Ce qui s’approche peut-être le plus d'une contribution concrète de la part du Brésil pour faire évoluer le statu quo a été la proposition de la notion de « responsabilité tout en protégeant » (Responsibility while Protecting -RWP) lors des débats du Conseil de sécurité sur l'utilisation de la force pour protéger les victimes civils de violations des droits de l'homme. La proposition brésilienne, présentée par Mme Rousseff lors de l'assemblée générale de l'ONU en 2011, était une réponse constructive à l’inquiétude généralisée sur le fait que l'intervention de l'OTAN en Libye ait outrepassé son mandat. RWP appelle à mieux définir et suivre l'usage de la force dans le cadre de la Responsabilité de Protéger (R2P), la base sur laquelle l'intervention en Libye a été approuvée. Le concept de RWP a besoin d'être développé, mais c'est un début. 

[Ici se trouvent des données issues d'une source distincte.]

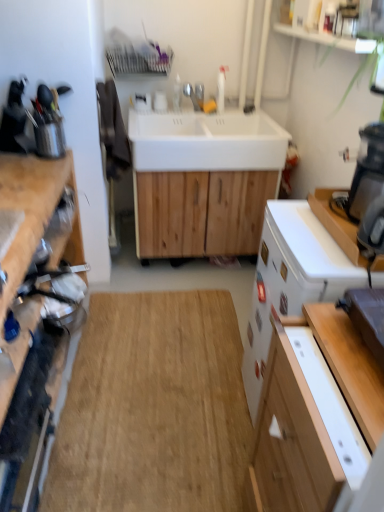 In order to click on vacant area situated to the left side of white glossy table at lower right in this screenshot , I will do `click(309, 369)`. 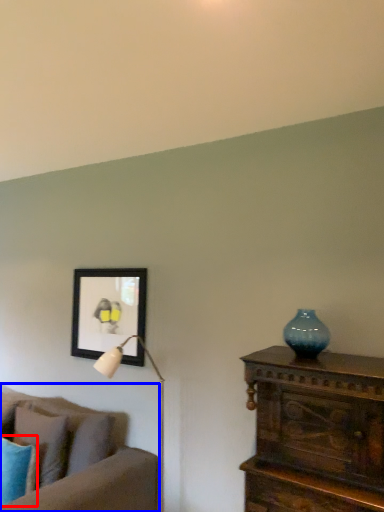 Question: Among these objects, which one is nearest to the camera, pillow (highlighted by a red box) or studio couch (highlighted by a blue box)?

Choices:
 (A) pillow
 (B) studio couch

Answer: (B)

Dans le cas de la Syrie, le gouvernement Rousseff n'a pas travaillé activement en vue de résoudre la crise, restant dans sa zone de confort. A plusieurs reprises, le gouvernement a clairement fait savoir qu'il ne soutient pas une solution militaire à la crise syrienne sans pour autant indiquer quelles mesures multilatérales concrètes ont ses faveurs. Par exemple, le renvoi de l'affaire devant la Cour Pénale Internationale n'a pas le soutien du Brésil.

La candidature du Brésil à un siège permanent au Conseil de sécurité des Nations Unies n’est plus aujourd’hui un fait nouveau. Selon le Brésil, la démocratisation du Conseil se traduira par une plus grande efficacité. Toutefois, Il est reconnu que, hormis l'anachronisme de sa composition, le Conseil de sécurité fait face à des problèmes qui vont au-delà de l'augmentation du nombre de sièges. Jusqu'à présent, la proposition du Brésil, soutenue par le soi-disant G4 (Allemagne, Brésil, Inde et Japon), consiste à rejoindre le club sans nécessairement modifier les règles du jeu. La question du droit de veto, qui est si centrale et sensible, n'est pas directement visée par la proposition actuel du G4, qui prévoit que le droit de veto des cinq membres permanents ne soit pas sujet à débat ou appelé à être modifié pour une période minimale de 15 ans.

Étant donné que le Brésil, dans sa proposition de « responsabilité tout en protégeant », a soulevé la question de la responsabilité pour les opérations militaires autorisées par le Conseil de sécurité, il serait intéressant que le Brésil appelle à une plus grande responsabilisation au sein du Conseil de sécurité lui-même. Jusqu'ici cependant, l'idée brésilienne de réforme du Conseil de sécurité a mis l'accent uniquement sur l'augmentation du nombre de membres.

Que ce soit la remise en question de la politique consistant à nommer et à dénoncer les mauvais élèves, de la sélectivité du système international des droits de l’homme ou de l'usage irresponsable de la force dans les affaires internationales, le Brésil a la capacité d’identifier habilement les problèmes dans la manière dont les droits de l’homme sont traités au niveau international. Mais il ne suffit pas de critiquer. Le Brésil a besoin de présenter des alternatives concrètes et de montrer l'exemple à travers ses propres actions. Si le Brésil veut vraiment être un moteur du changement, il devra se montrer beaucoup plus audacieux à l'avenir.